Work instruction: "peuple" is the word to look for; say how many lines of the listing below contain it, and nothing else.

Records for this exercise:

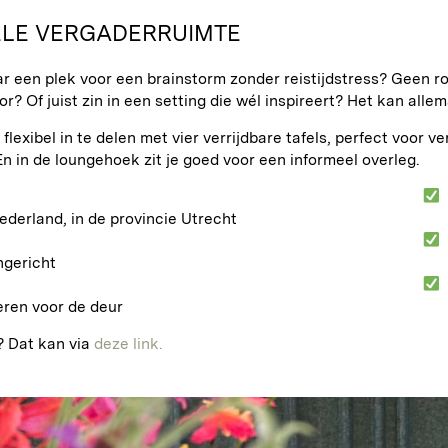
ELE VERGADERRUIMTE
r een plek voor een brainstorm zonder reistijdstress? Geen r
r? Of juist zin in een setting die wél inspireert? Het kan allem
 flexibel in te delen met vier verrijdbare tafels, perfect voor 
En in de loungehoek zit je goed voor een informeel overleg.
ederland, in de provincie Utrecht
ngericht
eren voor de deur
 Dat kan via
deze link.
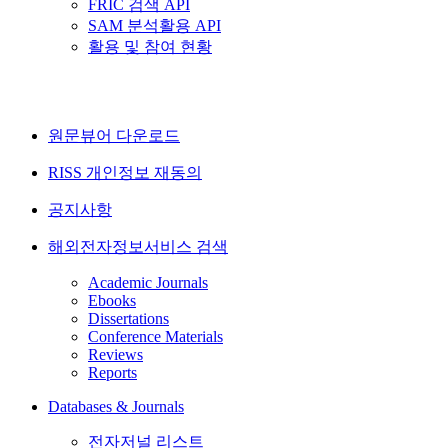
FRIC 검색 API
SAM 분석활용 API
활용 및 참여 현황
원문뷰어 다운로드
RISS 개인정보 재동의
공지사항
해외전자정보서비스 검색
Academic Journals
Ebooks
Dissertations
Conference Materials
Reviews
Reports
Databases & Journals
전자저널 리스트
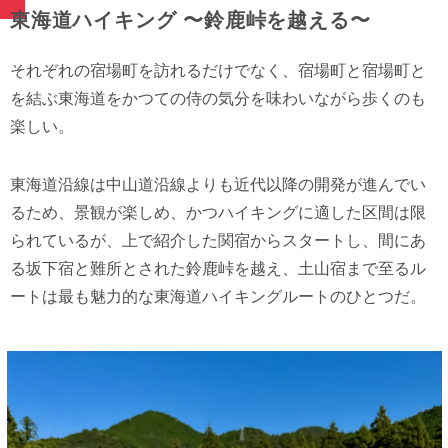
東海道ハイキング 〜鈴鹿峠を越える〜
それぞれの宿場町を訪れるだけでなく、宿場町と宿場町と
を結ぶ東海道をかつての侍の気分を味わいながら歩くのも
楽しい。
東海道沿線は中山道沿線よりも近代以降の開発が進んでい
るため、景観が楽しめ、かつハイキングに適した区間は限
られているが、上で紹介した関宿からスタートし、間にあ
る坂下宿と難所とされた鈴鹿峠を越え、土山宿まで至るル
ートは最も魅力的な東海道ハイキングルートのひとつだ。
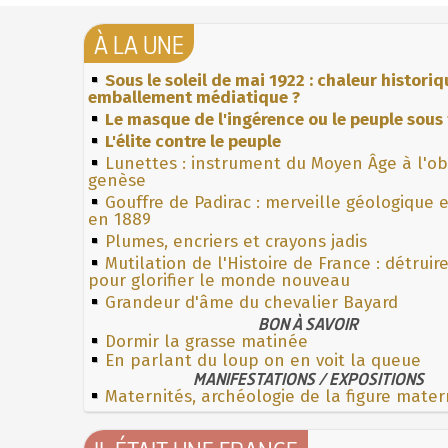
À LA UNE
Sous le soleil de mai 1922 : chaleur histori
emballement médiatique ?
Le masque de l'ingérence ou le peuple sous 
L'élite contre le peuple
Lunettes : instrument du Moyen Âge à l'o
genèse
Gouffre de Padirac : merveille géologique 
en 1889
Plumes, encriers et crayons jadis
Mutilation de l'Histoire de France : détruir
pour glorifier le monde nouveau
Grandeur d'âme du chevalier Bayard
BON À SAVOIR
Dormir la grasse matinée
En parlant du loup on en voit la queue
MANIFESTATIONS / EXPOSITIONS
Maternités, archéologie de la figure mater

Written answer: 2